◆ ABOUT THIS EXERCISE ◆
The answer must consist solely of the line containing "3. Añade el" and every line after it in the records below, through the last, each reproduced exactly.

◆ Extracted data entries ◆
# # # # # # #

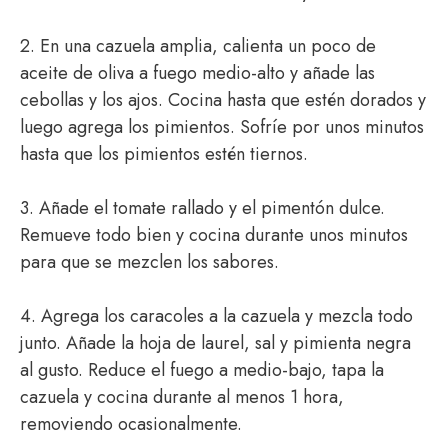
2. En una cazuela amplia, calienta un poco de
aceite de oliva a fuego medio-alto y añade las
cebollas y los ajos. Cocina hasta que estén dorados y
luego agrega los pimientos. Sofríe por unos minutos
hasta que los pimientos estén tiernos.
3. Añade el tomate rallado y el pimentón dulce.
Remueve todo bien y cocina durante unos minutos
para que se mezclen los sabores.
4. Agrega los caracoles a la cazuela y mezcla todo
junto. Añade la hoja de laurel, sal y pimienta negra
al gusto. Reduce el fuego a medio-bajo, tapa la
cazuela y cocina durante al menos 1 hora,
removiendo ocasionalmente.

# # # # # # #

◆ ANSWER SPACE ◆
3. Añade el tomate rallado y el pimentón dulce.
Remueve todo bien y cocina durante unos minutos
para que se mezclen los sabores.
4. Agrega los caracoles a la cazuela y mezcla todo
junto. Añade la hoja de laurel, sal y pimienta negra
al gusto. Reduce el fuego a medio-bajo, tapa la
cazuela y cocina durante al menos 1 hora,
removiendo ocasionalmente.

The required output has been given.